On the occasion of the publication day for my new book, Still Writing: The Pleasures and Perils of a Creative Life, I thought I’d share a passage from the book:
As I write these words, I am, of course, alone. It’s the middle of the day and I have barely stepped outside except to pick up a couple of envelopes full of books and manuscripts that FedEx left on the porch. I have spoken to no one since seven o’clock this morning. I’m wearing the ratty T-shirt I slept in last night. The house is silent. A crow caws outside my office window.

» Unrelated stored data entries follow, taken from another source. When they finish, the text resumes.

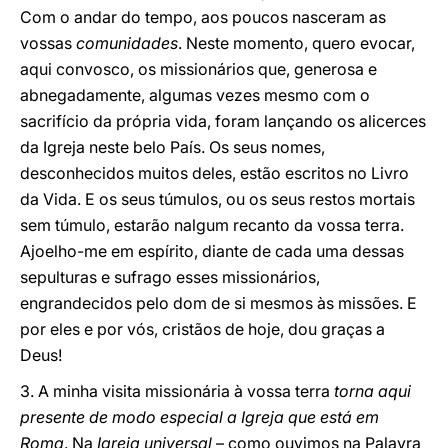
Com o andar do tempo, aos poucos nasceram as
vossas
comunidades
. Neste momento, quero evocar,
aqui convosco, os missionários que, generosa e
abnegadamente, algumas vezes mesmo com o
sacrifício da própria vida, foram lançando os alicerces
da Igreja neste belo País. Os seus nomes,
desconhecidos muitos deles, estão escritos no Livro
da Vida. E os seus túmulos, ou os seus restos mortais
sem túmulo, estarão nalgum recanto da vossa terra.
Ajoelho-me em espírito, diante de cada uma dessas
sepulturas e sufrago esses missionários,
engrandecidos pelo dom de si mesmos às missões. E
por eles e por vós, cristãos de hoje, dou graças a
Deus!
3. A minha visita missionária à vossa terra
torna aqui
presente de modo especial a Igreja que está em
Roma
. Na
Igreja universal
– como ouvimos na Palavra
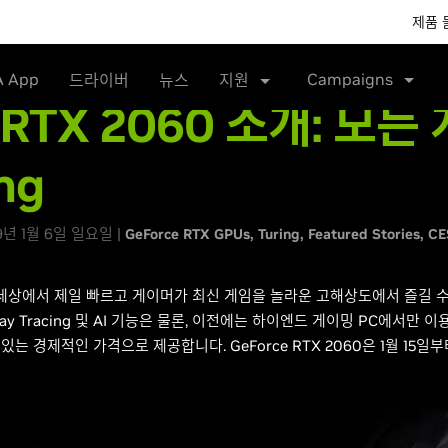
제품 
A App
Campaigns
드라이버
뉴스
지원
e RTX 2060 소개: 모
ng
19년 1월 6일 일요일 |
GeForce RTX GPUs
Turing
Featured Stories
CE
드는 세상에서 제일 빠르고 게이머가 최신 게임을 놀라운 고해상도에서 즐길 
급 Ray Tracing 및 AI 기능은 물론, 이전에는 하이엔드 게이밍 PC에서만
있는 경제적인 가격으로 제공합니다. GeForce RTX 2060은 1월 15일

These solitary days are my lifeline. They are the lifeline of every writer I know. We hold on to our solitude, fiercely protect these empty days. But at the same time, we long for community. We have no water cooler. No office gossip. No Friday night drinks after work. No weekend softball game. We’re outcasts and loners, more comfortable being out of step than part of a group. If pressed, you’d find that most of us had not pledged sororities or fraternities in college. We don’t tend to be members of clubs. We approach themed parties, baby showers, boy’s night out, with something like dread. Back when I lived in Brooklyn, our house was in a neighborhood lousy with writers. A quick trip to the corner bodega meant running into writer friends who were out buying a roll of paper towels, sneaking a cigarette. And though from my rural hill, it’s easy to feel sentimental about those encounters, at the time, I recall a certain discomfort on both sides, especially if it was in the midst of a writing day. We liked each other, sure––we might even have a plan to meet later that evening for a drink––but right then we didn’t necessarily want to be reminded of each other’s existence. We were working.

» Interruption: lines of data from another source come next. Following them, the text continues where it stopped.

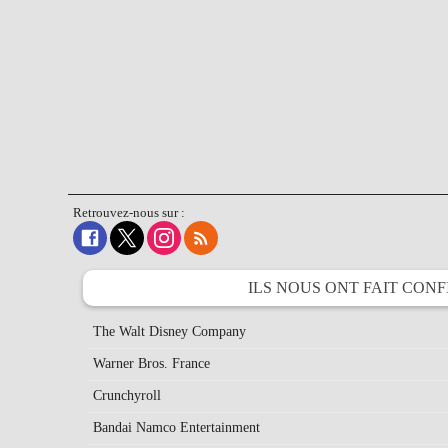
Retrouvez-nous sur :
ILS NOUS ONT FAIT
CONF
The Walt Disney Company
Warner Bros. France
Crunchyroll
Bandai Namco Entertainment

This prickly, overly sensitive, socially awkward group of people is my tribe. If you’re a writer, they’re yours as well. This is why I’ve never really understood competition and envy among writers. We are competing with ourselves –– not with each other. And when we do encounter each other, whether at readings, or conferences, or online, hopefully we recognize ourselves and the strange existence we all share. We realize that we are part of the same species and that we need one another to survive. Though we write our books alone, ultimately everything we do involves some collaboration. Every good book you’ll ever read has the thumbprints of other writers all over it. As we finish a manuscript we may find ourselves thinking of who to turn to, who can help us. Who will read us with generosity and intelligence and care. From where I sit, I can see a pile of manuscripts and galleys across my office floor. They are books by students, former students, teaching colleagues, friends, and strangers –– sent to me for blurbs, or with requests to help them find an agent, or whatever. I try to help when I can. When the work is good, I’m eager to be a part of ushering it into the world. Nothing excites me more than wonderful writing. It lifts me up. It shows me what is possible. And it makes me feel connected to this larger community of writers in the world.

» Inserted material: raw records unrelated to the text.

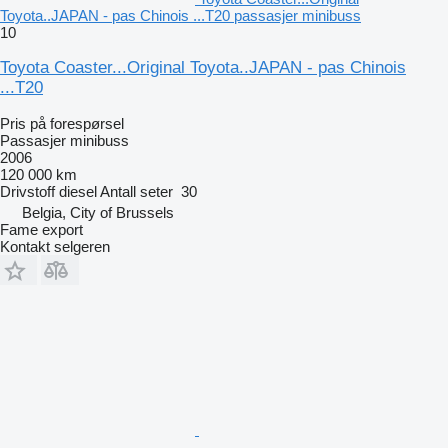
Toyota..JAPAN - pas Chinois ...T20 passasjer minibuss
10
Toyota Coaster...Original Toyota..JAPAN - pas Chinois
...T20
Pris på forespørsel
Passasjer minibuss
2006
120 000 km
Drivstoff
diesel
Antall seter
30
Belgia, City of Brussels
Fame export
Kontakt selgeren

A long time ago, I sent a draft –– actual manuscript pages –– of an early novel to an idol of mine, the writer TIm O’Brien whose The Things They Carried is one of my favorite books. I got his address from a friend, wrote him a note, and stuffed my manuscript into a manila envelope. I knew that many writers of his stature had sworn off blurbing, believing the whole process to be corrupted and ennervating (a view I sometimes share). I had, in fact, recently received a five-page, single-spaced, typewritten letter from a well-known American novelist, explaining to me his policy of not blurbing. Tim O’Brien and I shared no one in common. He was not a cousin of my best friend’s best friend from camp. So I sent off my manuscript with no real hope. A couple of weeks later, I received a thin letter back. I stood in the lobby of my apartment building and ripped open the envelope.
Dear Dani Shapiro, it began, It is now three o’clock in the morning––
I began to cry.
––and I have just finished your beautiful book.
I can still see the black ink on the plain white sheet of typing paper, the handwritten scrawl. I’m happy to offer a comment––
Tim O’Brien had stayed up until three o’clock in the morning reading my manuscript. He opened the envelope, began to read, kept reading. He had then felt moved to write me back, along with precious words of support. These twenty years later, I still have not met Tim O’Brien, but he is part of my community. I will forever be grateful to him, not only because of his act of generosity to a young writer, but also because he taught me a lesson I have come to live by. I don’t forget what it was like. I reach out a hand when I can. I remind myself every day that it’s about the work. I am here in Connecticut. You might be in Missoula, Montana, or Taos, New Mexico, or Portland, Oregon. You’re in a cafe, or at a writers’ conference, or at your kitchen table. Your words have come easily to you today, or you feel like your head is about to explode. You’re a household name, or laboring in obscurity. I am here, and you are there, and we are in this thing together.